I want to write a function that gets a time series and a standard deviation as parameters and returns an adjusted time series which looks like a forecast.
With this function I want to test a system for stability, which gets a forecasted time series list for weather as input parameter.
My approach for such a function, which is described below:
vector<tuple<datetime, double>> get_adjusted_timeseries(vector<tuple<datetime, double>>& timeseries_original, const double stddev, const double dist_mid)
{
auto timeseries_copy(timeseries_original);
int sign = randInRange(0, 1) == 0 ? 1 : -1;
auto left_limit = normal_cdf_inverse(0.5 - dist_mid, 0, stddev);
auto right_limit = normal_cdf_inverse(0.5 + dist_mid, 0, stddev);
for (auto& pair : timeseries_copy)
{
double number;
do
{
nd_value = normal_distribution_r(0, stddev);
}
while (sign == -1 && nd_value > 0.0 || sign == 1 && nd_value < 0.0);
pair = make_tuple(get<0>(pair), get<1>(pair) + (nd_value / 100) * get<1>(pair));
if (nd_value > 0.0 && nd_value < right_limit || nd_value < 0.0 && nd_value > left_limit)
{
sign = sign == -1 ? 1 : -1;
}
}
return timeseries_copy;
}
- Make a copy from the original time series, which is also from type
vector<tuple<datetime, double>>
- Get a random number that is either 0 or 1 and use the number to set the sign.
- Use the Inverse Cumulative distribution function to get the limits, which indicate when the sign is changed. The sign is changed when the value of the copied time series is close to the original value.
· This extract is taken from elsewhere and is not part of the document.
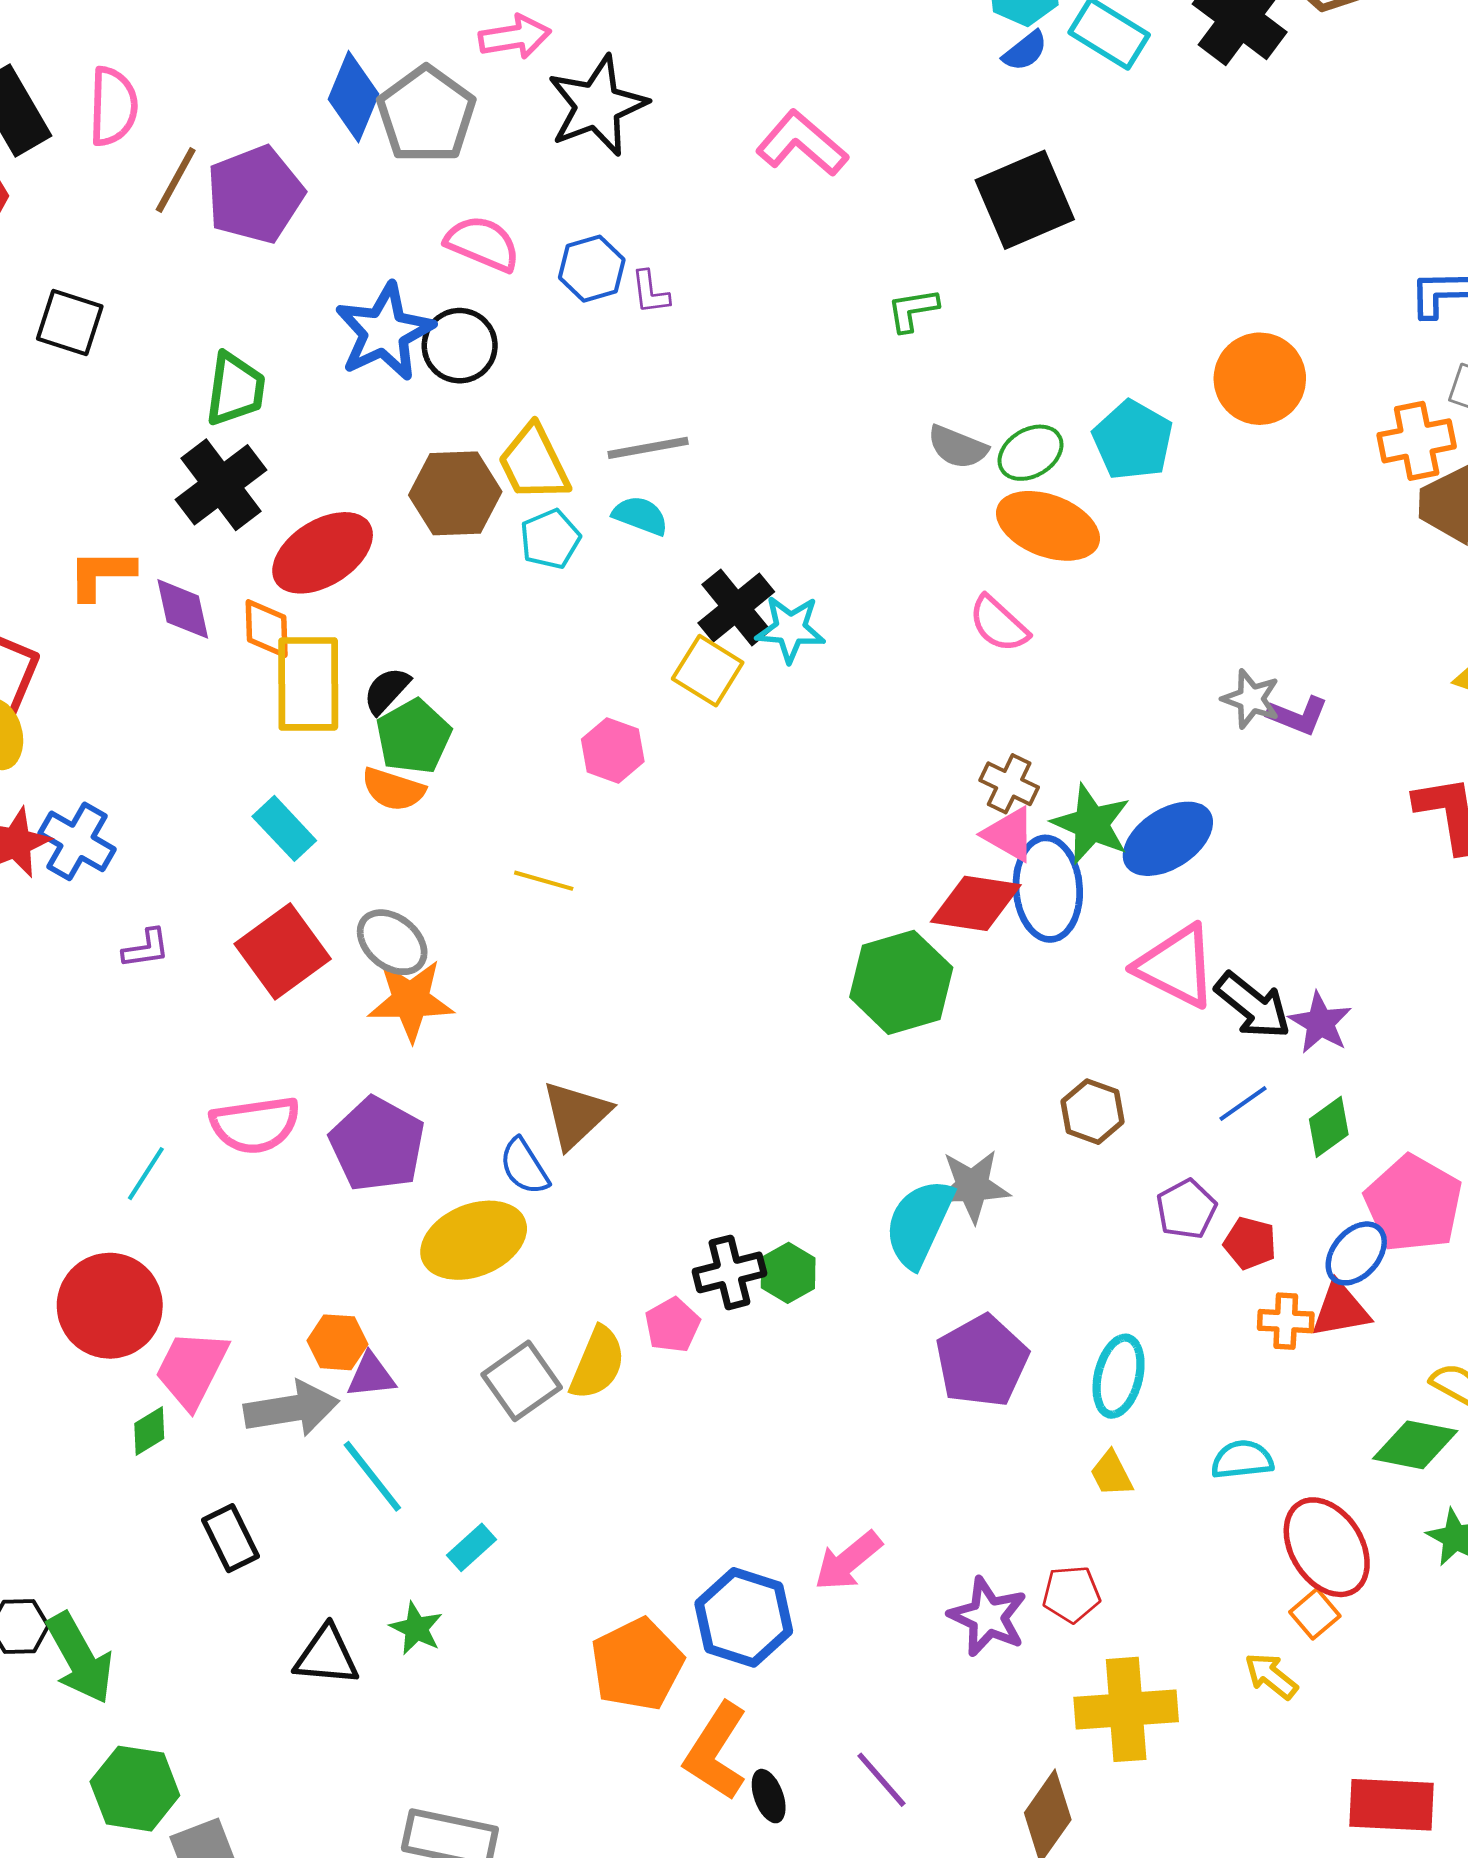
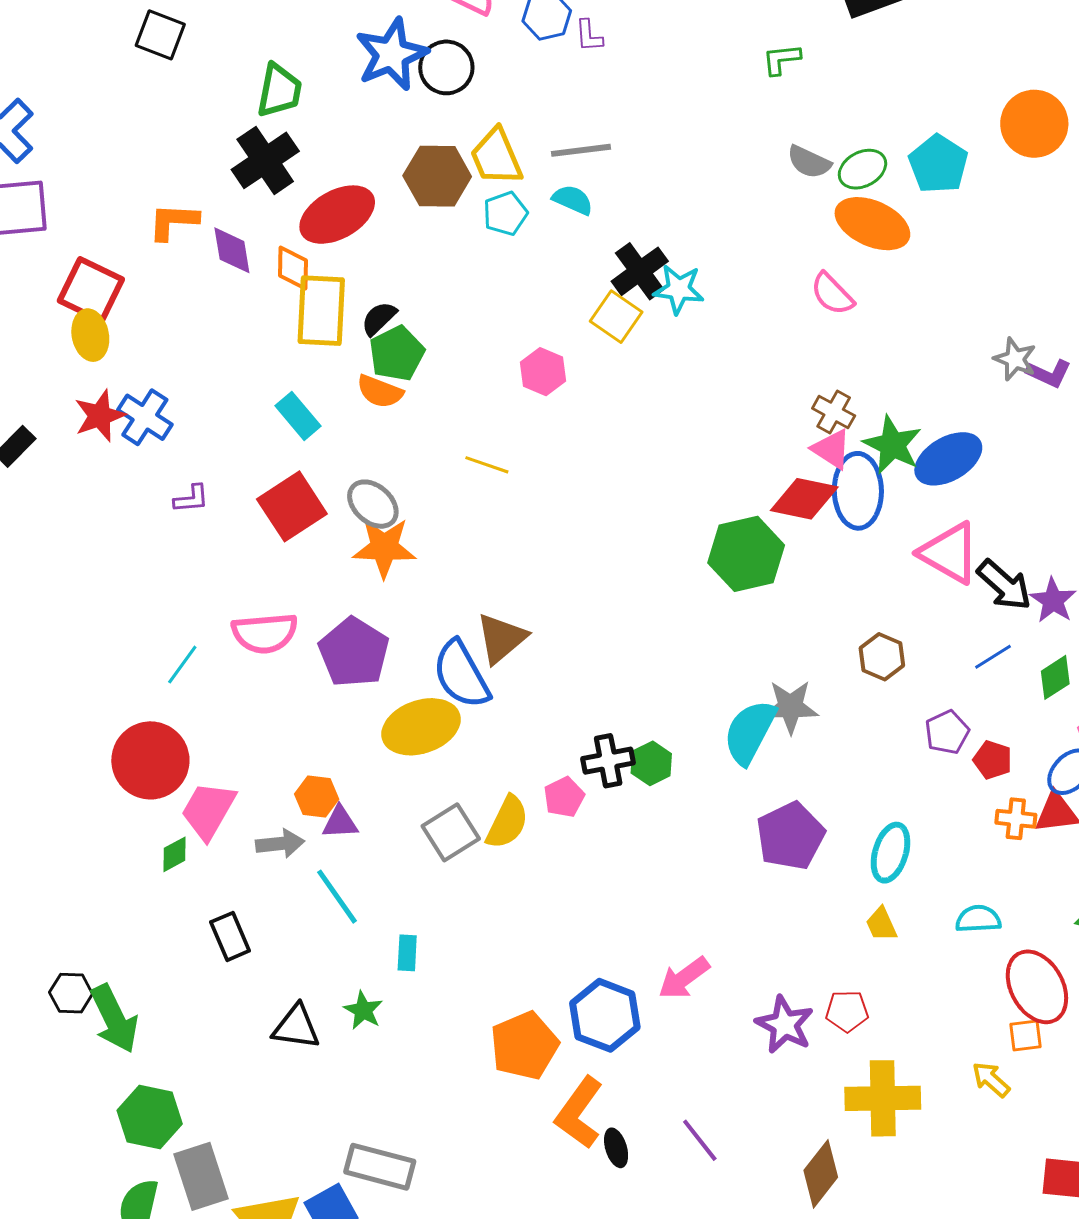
blue semicircle: (524, 1167) -> (461, 675), size x1.6
gray arrow: (291, 1409) -> (280, 844), size x0.7
cyan rectangle: (472, 1547) -> (407, 953), turned -48
orange square: (1315, 1614) -> (1026, 1036), turned 30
The implementation of the inverse CDF is shown here
- For-loop for each item in the time series:
- get a normal distributed value, which should be lower zero when
sign == -1
and greater zero whensign == 1
- adjust old value of time series according to the normal distributed value
- change
sign
if the normal distributed value is close to the original value.
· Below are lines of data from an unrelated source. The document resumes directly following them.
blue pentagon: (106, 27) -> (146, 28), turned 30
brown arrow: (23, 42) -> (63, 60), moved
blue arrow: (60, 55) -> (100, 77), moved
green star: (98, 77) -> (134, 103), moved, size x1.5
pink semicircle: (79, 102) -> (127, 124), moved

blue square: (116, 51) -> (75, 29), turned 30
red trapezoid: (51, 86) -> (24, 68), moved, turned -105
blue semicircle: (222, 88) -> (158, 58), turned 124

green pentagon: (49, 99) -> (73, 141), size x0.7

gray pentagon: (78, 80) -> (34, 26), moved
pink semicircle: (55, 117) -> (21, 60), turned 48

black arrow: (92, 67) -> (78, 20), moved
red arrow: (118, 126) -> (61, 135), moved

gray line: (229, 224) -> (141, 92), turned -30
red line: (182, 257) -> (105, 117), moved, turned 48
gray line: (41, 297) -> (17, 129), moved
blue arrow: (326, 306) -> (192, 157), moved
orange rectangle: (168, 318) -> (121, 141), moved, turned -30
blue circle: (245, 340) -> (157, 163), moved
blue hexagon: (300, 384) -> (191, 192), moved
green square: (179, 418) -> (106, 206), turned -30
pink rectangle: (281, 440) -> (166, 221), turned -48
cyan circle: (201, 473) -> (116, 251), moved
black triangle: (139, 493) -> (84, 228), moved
- get a normal distributed value, which should be lower zero when
The result for a low standard deviation, for example, can be seen here in yellow:
If the mean absolute percentage error (MAPE) of the two time series is calculated, the following relationship results:
- stddev: 5 -> MAPE: ~0.04
- stddev: 10 -> MAPE: ~0.08
- stddev: 15 -> MAPE: ~0.12
- stddev: 20 -> MAPE: ~0.16
What do you think of this approach?
Can this function be used to test a system that has to deal with predicted time series?